● What the exercise asks: Go through the records and filter out every line lacking the word "EndDate"; copy the lines that remain.

======== Excerpted data ========

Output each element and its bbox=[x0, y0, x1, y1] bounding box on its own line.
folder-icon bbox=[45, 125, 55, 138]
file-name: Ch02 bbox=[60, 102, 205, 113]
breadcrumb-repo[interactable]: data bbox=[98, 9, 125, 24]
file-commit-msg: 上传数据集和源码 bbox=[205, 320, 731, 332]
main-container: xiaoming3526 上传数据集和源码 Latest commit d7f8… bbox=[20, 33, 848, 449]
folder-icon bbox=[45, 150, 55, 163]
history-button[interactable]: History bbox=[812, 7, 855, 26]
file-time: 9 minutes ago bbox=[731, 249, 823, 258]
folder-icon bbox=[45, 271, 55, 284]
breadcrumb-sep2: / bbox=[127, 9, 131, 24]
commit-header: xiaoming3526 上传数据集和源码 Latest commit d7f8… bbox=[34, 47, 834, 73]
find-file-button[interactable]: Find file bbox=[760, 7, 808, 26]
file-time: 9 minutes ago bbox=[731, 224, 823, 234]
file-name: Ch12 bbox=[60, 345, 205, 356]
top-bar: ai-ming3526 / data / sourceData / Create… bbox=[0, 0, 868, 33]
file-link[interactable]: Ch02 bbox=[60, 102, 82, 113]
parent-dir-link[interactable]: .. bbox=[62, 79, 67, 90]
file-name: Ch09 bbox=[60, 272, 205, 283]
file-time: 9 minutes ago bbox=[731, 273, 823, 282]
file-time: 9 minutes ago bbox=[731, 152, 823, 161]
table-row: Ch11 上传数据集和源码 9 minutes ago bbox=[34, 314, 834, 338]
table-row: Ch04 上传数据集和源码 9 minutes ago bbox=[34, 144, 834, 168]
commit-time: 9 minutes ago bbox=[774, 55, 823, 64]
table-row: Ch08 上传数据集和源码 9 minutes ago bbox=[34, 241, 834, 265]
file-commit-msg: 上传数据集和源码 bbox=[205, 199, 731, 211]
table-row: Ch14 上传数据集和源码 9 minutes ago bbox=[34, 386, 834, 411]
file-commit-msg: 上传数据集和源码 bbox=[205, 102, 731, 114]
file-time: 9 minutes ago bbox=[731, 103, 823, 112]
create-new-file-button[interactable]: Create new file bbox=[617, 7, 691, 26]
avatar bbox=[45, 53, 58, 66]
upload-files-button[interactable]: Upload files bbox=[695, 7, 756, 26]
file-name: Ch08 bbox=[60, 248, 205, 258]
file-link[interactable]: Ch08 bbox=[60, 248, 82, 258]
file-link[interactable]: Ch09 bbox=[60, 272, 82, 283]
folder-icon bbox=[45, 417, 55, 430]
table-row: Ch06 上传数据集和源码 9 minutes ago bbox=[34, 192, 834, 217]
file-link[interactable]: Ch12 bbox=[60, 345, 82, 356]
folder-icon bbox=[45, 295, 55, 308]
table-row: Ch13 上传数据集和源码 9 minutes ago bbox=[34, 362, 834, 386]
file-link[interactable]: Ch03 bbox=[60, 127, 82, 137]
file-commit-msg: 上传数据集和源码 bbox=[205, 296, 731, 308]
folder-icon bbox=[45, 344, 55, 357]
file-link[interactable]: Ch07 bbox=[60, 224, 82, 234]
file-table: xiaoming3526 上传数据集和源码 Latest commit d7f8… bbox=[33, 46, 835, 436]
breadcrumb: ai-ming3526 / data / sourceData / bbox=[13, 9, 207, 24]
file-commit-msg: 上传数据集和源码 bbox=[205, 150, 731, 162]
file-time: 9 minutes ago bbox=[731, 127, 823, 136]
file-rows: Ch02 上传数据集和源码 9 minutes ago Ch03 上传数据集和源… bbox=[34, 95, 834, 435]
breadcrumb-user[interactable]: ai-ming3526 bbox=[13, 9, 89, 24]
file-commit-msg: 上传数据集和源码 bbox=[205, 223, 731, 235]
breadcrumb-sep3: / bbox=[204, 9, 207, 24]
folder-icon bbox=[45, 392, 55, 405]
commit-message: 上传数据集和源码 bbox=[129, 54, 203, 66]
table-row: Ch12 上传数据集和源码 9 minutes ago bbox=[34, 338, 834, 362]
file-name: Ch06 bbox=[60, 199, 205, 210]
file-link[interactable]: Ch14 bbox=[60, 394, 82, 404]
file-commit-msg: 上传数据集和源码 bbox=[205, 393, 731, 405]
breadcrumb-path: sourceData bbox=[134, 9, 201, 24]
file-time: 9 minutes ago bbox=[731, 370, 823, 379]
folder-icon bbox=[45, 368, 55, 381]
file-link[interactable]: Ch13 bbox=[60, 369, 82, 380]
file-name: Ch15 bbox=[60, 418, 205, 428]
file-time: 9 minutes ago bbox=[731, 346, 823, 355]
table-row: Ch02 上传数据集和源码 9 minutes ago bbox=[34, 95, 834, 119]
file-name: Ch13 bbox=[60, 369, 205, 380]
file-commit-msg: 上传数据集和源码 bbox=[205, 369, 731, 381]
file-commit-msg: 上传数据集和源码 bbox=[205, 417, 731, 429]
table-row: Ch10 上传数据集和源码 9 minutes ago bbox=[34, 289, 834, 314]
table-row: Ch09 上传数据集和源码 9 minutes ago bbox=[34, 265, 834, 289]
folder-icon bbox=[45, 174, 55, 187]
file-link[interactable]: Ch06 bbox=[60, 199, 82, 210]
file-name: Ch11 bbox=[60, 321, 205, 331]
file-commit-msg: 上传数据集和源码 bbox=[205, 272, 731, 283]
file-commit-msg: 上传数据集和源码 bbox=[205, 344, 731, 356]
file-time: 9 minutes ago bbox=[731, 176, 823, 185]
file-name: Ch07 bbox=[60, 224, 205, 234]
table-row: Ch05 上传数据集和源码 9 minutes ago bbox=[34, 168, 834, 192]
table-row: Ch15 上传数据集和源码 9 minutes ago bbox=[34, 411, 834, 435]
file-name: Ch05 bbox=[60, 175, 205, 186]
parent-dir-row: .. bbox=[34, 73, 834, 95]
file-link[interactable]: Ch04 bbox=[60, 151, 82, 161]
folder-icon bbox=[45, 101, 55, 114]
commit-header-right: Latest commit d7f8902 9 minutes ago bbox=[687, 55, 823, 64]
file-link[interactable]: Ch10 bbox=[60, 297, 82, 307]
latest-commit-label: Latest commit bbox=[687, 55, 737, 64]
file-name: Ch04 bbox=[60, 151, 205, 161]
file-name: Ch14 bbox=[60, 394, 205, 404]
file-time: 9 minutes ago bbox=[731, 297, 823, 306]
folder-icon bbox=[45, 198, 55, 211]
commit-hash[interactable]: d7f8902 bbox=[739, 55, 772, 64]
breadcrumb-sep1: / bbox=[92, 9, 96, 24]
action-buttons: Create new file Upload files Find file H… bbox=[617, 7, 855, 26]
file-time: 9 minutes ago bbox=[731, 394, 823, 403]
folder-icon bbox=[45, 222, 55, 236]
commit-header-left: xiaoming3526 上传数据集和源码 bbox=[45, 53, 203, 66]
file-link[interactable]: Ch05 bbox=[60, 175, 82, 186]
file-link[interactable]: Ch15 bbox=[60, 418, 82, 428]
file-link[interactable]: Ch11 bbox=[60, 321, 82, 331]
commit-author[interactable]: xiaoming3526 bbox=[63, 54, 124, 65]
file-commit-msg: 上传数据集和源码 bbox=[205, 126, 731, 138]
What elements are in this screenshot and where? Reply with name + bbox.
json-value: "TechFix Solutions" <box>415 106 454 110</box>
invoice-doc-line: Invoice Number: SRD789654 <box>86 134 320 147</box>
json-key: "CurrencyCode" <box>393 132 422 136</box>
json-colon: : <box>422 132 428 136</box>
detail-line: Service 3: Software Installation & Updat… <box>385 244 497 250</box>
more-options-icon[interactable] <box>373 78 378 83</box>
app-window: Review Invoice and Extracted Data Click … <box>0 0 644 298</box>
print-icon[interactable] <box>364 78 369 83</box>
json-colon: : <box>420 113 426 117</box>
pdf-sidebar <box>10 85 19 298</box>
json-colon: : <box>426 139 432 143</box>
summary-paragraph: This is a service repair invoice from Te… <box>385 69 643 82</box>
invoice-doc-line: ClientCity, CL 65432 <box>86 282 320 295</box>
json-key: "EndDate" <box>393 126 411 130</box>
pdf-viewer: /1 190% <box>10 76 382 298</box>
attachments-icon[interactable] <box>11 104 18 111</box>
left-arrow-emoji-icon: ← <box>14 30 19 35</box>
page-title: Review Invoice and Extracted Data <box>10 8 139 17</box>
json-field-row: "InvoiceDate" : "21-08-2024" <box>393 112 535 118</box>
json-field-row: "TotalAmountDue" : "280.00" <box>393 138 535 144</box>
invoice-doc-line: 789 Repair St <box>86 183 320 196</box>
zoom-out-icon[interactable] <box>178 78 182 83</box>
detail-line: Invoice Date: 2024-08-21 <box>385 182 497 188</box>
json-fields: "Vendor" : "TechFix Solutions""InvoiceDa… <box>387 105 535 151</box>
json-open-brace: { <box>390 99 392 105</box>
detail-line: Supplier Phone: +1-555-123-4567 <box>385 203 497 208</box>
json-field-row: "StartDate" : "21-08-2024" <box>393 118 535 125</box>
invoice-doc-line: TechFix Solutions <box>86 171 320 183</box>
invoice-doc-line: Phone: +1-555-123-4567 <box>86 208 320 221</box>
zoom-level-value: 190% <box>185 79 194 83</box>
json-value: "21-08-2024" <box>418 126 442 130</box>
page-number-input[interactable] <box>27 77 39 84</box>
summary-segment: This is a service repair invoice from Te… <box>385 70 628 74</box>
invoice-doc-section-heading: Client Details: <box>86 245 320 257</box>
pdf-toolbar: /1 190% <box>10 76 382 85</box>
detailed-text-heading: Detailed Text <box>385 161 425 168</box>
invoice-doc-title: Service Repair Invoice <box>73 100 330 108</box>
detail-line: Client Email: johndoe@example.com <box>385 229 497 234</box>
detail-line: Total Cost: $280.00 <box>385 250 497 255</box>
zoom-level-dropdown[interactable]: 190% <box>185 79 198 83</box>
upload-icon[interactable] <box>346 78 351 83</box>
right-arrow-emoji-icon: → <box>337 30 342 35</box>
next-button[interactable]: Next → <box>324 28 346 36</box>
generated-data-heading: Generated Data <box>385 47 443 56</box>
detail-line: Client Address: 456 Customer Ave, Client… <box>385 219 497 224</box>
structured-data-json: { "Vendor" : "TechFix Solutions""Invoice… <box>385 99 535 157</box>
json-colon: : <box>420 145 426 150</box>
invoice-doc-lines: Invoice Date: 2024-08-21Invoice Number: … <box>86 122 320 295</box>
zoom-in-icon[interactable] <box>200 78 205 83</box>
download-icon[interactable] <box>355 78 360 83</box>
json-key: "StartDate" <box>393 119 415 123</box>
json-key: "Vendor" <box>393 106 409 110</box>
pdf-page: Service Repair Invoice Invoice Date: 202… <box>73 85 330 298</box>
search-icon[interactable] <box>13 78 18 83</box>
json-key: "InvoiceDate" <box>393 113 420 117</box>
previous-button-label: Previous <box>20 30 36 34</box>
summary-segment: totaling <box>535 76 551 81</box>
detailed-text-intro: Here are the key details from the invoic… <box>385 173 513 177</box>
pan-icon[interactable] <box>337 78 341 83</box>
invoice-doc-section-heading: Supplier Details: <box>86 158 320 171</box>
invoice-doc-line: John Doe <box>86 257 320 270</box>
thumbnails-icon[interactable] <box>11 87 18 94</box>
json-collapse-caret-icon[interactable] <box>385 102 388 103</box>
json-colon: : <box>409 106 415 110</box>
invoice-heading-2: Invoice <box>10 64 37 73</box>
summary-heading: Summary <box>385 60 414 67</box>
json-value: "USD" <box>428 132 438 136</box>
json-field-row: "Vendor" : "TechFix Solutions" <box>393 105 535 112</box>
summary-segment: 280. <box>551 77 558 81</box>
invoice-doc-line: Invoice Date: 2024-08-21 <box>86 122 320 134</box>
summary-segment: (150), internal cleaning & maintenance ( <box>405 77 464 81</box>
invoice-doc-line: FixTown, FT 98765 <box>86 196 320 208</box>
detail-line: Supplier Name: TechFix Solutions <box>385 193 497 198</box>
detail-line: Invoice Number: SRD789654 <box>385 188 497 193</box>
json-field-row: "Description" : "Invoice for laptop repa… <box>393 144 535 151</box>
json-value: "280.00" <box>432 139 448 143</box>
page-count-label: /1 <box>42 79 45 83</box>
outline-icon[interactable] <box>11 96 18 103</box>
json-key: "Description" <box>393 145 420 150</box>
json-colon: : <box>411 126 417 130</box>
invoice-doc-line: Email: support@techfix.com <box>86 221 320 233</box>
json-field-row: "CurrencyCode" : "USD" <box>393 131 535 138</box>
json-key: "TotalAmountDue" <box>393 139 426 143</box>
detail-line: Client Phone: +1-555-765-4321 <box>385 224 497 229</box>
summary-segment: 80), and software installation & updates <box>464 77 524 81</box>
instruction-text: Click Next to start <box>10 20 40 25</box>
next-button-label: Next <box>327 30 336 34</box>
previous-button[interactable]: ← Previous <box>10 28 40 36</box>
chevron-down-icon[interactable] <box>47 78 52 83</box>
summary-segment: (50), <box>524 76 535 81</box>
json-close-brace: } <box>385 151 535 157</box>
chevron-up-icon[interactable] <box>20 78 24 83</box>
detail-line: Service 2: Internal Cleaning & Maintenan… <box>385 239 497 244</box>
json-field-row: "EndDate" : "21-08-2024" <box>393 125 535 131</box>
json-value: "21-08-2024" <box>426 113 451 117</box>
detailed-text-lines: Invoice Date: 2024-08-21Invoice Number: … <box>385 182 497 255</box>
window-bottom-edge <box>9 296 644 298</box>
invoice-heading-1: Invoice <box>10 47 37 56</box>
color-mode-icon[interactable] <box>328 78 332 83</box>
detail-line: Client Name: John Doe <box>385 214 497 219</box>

========

● Response to this exercise:
json-key: "EndDate" <box>393 126 411 130</box>
json-field-row: "EndDate" : "21-08-2024" <box>393 125 535 131</box>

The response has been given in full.